Search the records for the string "from". Copy each line where it occurs.

Supplied material:
•••••
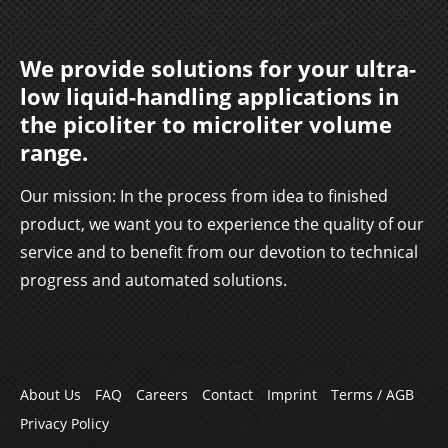
We provide solutions for your ultra-
low liquid-handling applications in
the picoliter to microliter volume
range.
Our mission: In the process from idea to finished
product, we want you to experience the quality of our
service and to benefit from our devotion to technical
progress and automated solutions.
Skip
About Us
FAQ
Careers
Contact
Imprint
Terms / AGB
navigation
Privacy Policy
•••••
Solution to this problem:
Our mission: In the process from idea to finished
service and to benefit from our devotion to technical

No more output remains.